Israel’s annexation of the West Bank is moving full steam ahead on the ground, but it’s also going online. Last Wednesday, the Israeli government launched a new digital platform for registering lands in the West Bank, open for use by Israelis and Israeli corporations.
The new platform allows the registration of property and applies to lands in Area C of the West Bank, which comprises over 60% of the territory under the 1993 Oslo Accords. The rest of the West Bank is divided into Areas A and B, where the Palestinian Authority (PA) has varying degrees of civil and security control.
The launching of the platform comes on the heels of previous Israeli moves to alter how land ownership works in the West Bank, starting with an Israeli government decision in June 2025 to make Palestinian lands in Area C open to registration by anybody, including Israeli settlers.
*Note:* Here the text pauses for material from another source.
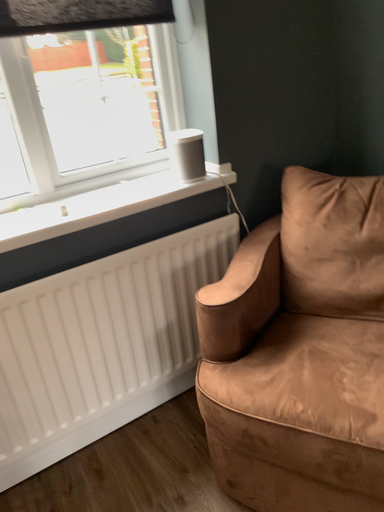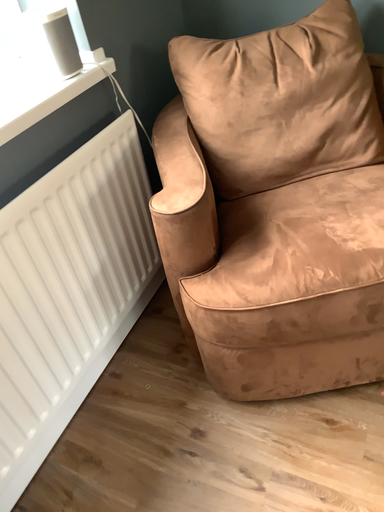 Question: How did the camera likely rotate when shooting the video?

Choices:
 (A) rotated right
 (B) rotated left

Answer: (A)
Since then, the Israeli government has taken several more steps to advance its annexation of the West Bank — not only with laws that lay the groundwork for annexation, but by exercising actual Israeli authority over Palestinian lands.
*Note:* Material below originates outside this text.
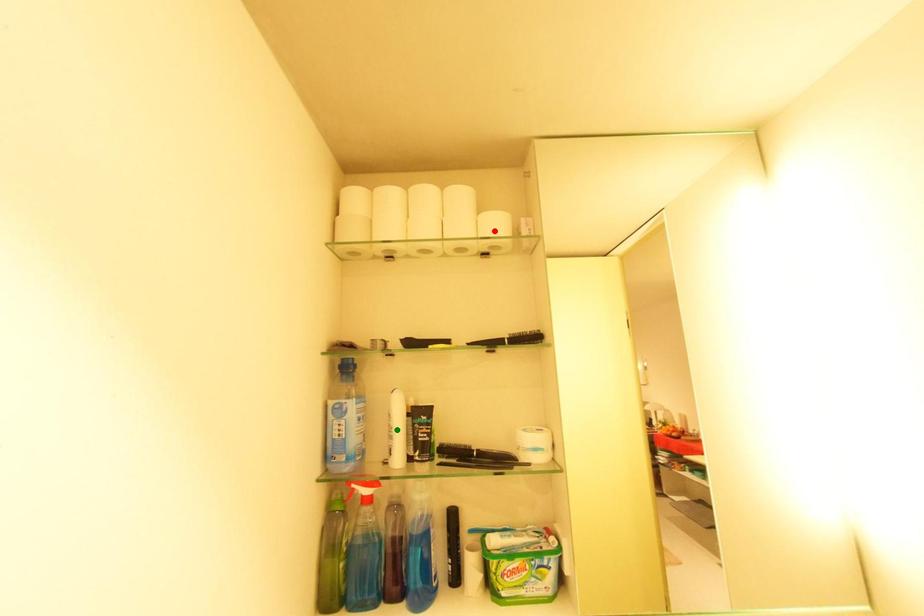 Order these from farthest to nearest:
red point, orange point, green point

red point < green point < orange point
Now, these measures have moved to the digital realm, making it even easier for Israelis to take control of Palestinian land in the West Bank. The PA has already condemned the online Israeli land registry as “a step towards actual annexation,” calling upon Palestinians to refrain from using the platform.
Israel’s Finance Minister Bezalel Smotrich and Israeli Knesset member Orit Strock, both hardline supporters of the Israeli settler movement, called the project “a fundamental pillar of implementing [Israeli] sovereignty” over the West Bank.